Cost Accounting is a finance and management framework first developed for manufacturing. A company allocates costs (such as materials, salaries, utilities, etc) to determine a unit cost to produce a good. A really good example of this is the phone in your hand – Someone did cost accounting to determine the average cost to make that phone unit. Until all the costs were divided by the number of phones there is no way of knowing how much to charge for each phone in order to make a profit.
Cost Accounting is not a true cost. It’s an ASSIGNED cost.
This concept is really valuable to communicate impact. However, it’s rarely used in the world of social impact. We think this is for three reasons, the first is that Nonprofit leaders aren’t familiar with the concept. A second (and related reason) is that many feel it makes a leap* (in logic, or assumption).

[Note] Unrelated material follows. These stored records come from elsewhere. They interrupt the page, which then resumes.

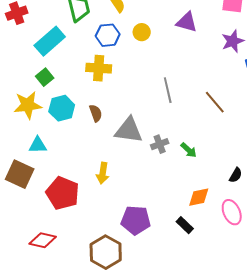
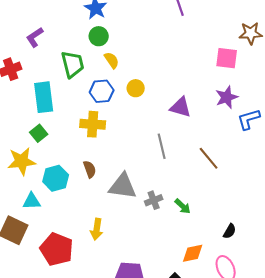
purple triangle: (187, 22) -> (181, 107), moved
cyan rectangle: (50, 41) -> (44, 97), turned -56
cyan hexagon: (62, 108) -> (56, 178), moved

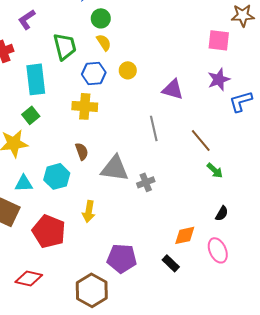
green circle: (99, 36) -> (101, 18), moved
cyan hexagon: (56, 178) -> (57, 176), moved
green arrow: (183, 206) -> (215, 170), moved

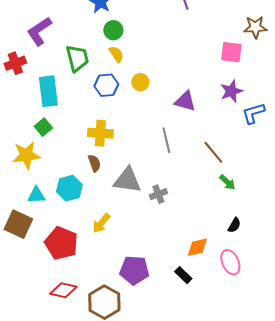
purple L-shape: (27, 19) -> (39, 31), size x1.4
yellow cross: (85, 106) -> (100, 133), moved
yellow arrow: (89, 211) -> (101, 223), turned 30
red diamond: (29, 278) -> (63, 290), moved

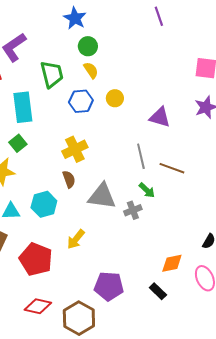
yellow cross: (100, 133) -> (75, 149), turned -30
brown line: (213, 152) -> (172, 168), moved, turned -30
green arrow: (227, 182) -> (147, 190), moved

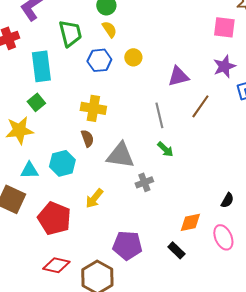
purple triangle: (160, 117) -> (178, 76), turned -30
yellow cross: (75, 149) -> (93, 108), turned 35
brown line: (172, 168) -> (200, 106), moved, turned -75
gray cross: (133, 210) -> (144, 182), moved

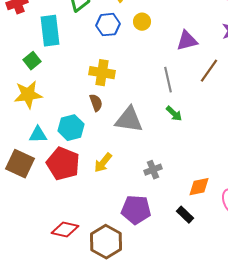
green square: (36, 102) -> (32, 61), moved
gray cross: (144, 182) -> (153, 170), moved
red pentagon: (54, 218) -> (63, 164), moved

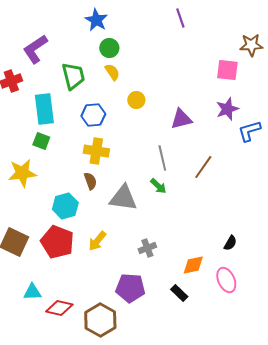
blue hexagon: (108, 25) -> (93, 115), moved
green square: (32, 61) -> (41, 141), moved, turned -30
brown line: (209, 71) -> (203, 167), moved
green arrow: (174, 114) -> (158, 186), moved
cyan triangle: (38, 135) -> (32, 292), moved

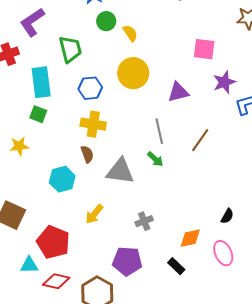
pink square: (227, 70) -> (204, 49), moved
yellow semicircle: (112, 72) -> (130, 33), moved
yellow circle: (136, 100) -> (133, 73), size x1.8
yellow star: (22, 173) -> (19, 146), size x0.7
red pentagon: (57, 242) -> (53, 242), moved

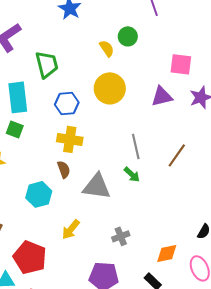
green circle: (106, 21) -> (128, 36), moved
purple triangle: (178, 92) -> (162, 96), moved

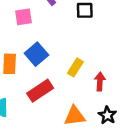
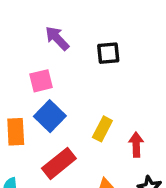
pink square: (24, 17) -> (41, 81), moved

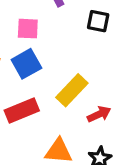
yellow rectangle: (102, 129) -> (72, 90), size x1.4
red arrow: (136, 145) -> (99, 114), turned 50

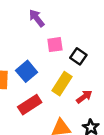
black square: (98, 21) -> (78, 56), moved, turned 35
pink square: (28, 29) -> (55, 45), moved

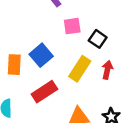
red arrow: (84, 97) -> (107, 70), moved, turned -42

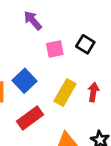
black square: (98, 39) -> (85, 44), moved

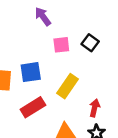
blue square: (25, 81) -> (31, 72), turned 30
red arrow: (93, 92) -> (95, 108), moved

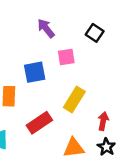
black square: (90, 43) -> (95, 33), moved
blue square: (31, 72) -> (35, 72), moved

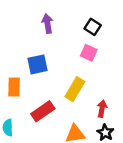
purple arrow: (46, 28) -> (47, 24), turned 30
pink square: (66, 57) -> (89, 53), moved, turned 35

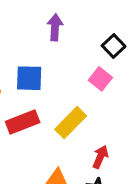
red rectangle: (43, 111) -> (23, 122), moved

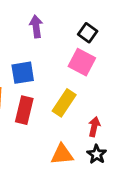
pink square: (100, 79) -> (82, 62), size x1.4
red rectangle: (23, 122) -> (24, 110), turned -44

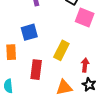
pink square: (82, 62) -> (85, 17), moved
red rectangle: (24, 110) -> (36, 70), moved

*I was on the phone last week with an executive director. She said, “I just don’t know what we can say it’s $1700 to impact each family; it varies so much! Sometimes it’s more like $30 and sometimes it’s more like $4000.” My point exactly!
Think about a college or university. I’m certain not every student has the same cost. But… somewhere along the line, someone had to figure out an average and then calculate a tuition based on that average.
The third reason is the budgeting process. Too often we just assign fundraising goals to ‘development’. We need to go one more step and then link that back to impact.
Nonprofits and social impact organizations need to be comfortable using cost accounting. Without cost accounting you can’t really build a business/impact model. Without doing the math of cost accounting you don’t have a solid funding rationale.
When we’re not comfortable with cost accounting the default is to try and ‘sell’ tangible things. The ‘absolute costs’ associated with starting a new program. The hard costs of a transportation vehicle, or building. This is the stuff that drives CFO crazy — as it should.
Here is a simple Cost Accounting for (Social) Impact framework:
- Figure out how much money you need. (This could be as simple as adding up expenses in a budget).
- Assign that to a program. (Or portions of that to several programs).
- That is the cost (accounting) for impact.
- If the program has units, you can divide that per unit. For example, ‘families served’, you can divide that to get an ‘investment per family’.
Cost accounting is a simple concept but social impact leaders need to be comfortable using it. It’s often the missing link between income and impact.
A deeper application:
We can also apply cost accounting to ‘initiatives’. Think about 3 big outcomes you want to achieve over the next 1000 days – Don’t focus on the programs… or the budget… but just the outcomes. Maybe you want to reach a tipping point in terms of a movement. Maybe it’s to make sure there is no wait list for your service. Then assign costs to these outcomes. This helps you frame a story (and OUTCOME) around impact. It tells a vision story – and builds a funding rationale.
We recently helped a Hospice Agency apply this thinking. The organization wanted to raise $2M and we asked: WHY? The executives first pointed to budget needs, growth… but the ‘why question’ eventually came back to this goal: to provide night-shift workers so that the agency could be responsive at every hour of need. We were able to tell a story about ‘Being there when people need us’ – that guided the need for $2M. We then further divided that into pillars with outcomes tied to innovation, access and care. Each had a story, outcomes, and a funding rationale. These became our Innovation Initiative, Access Initiative, and Care Initiative which communicated growing and existing work – not new programs we had to create.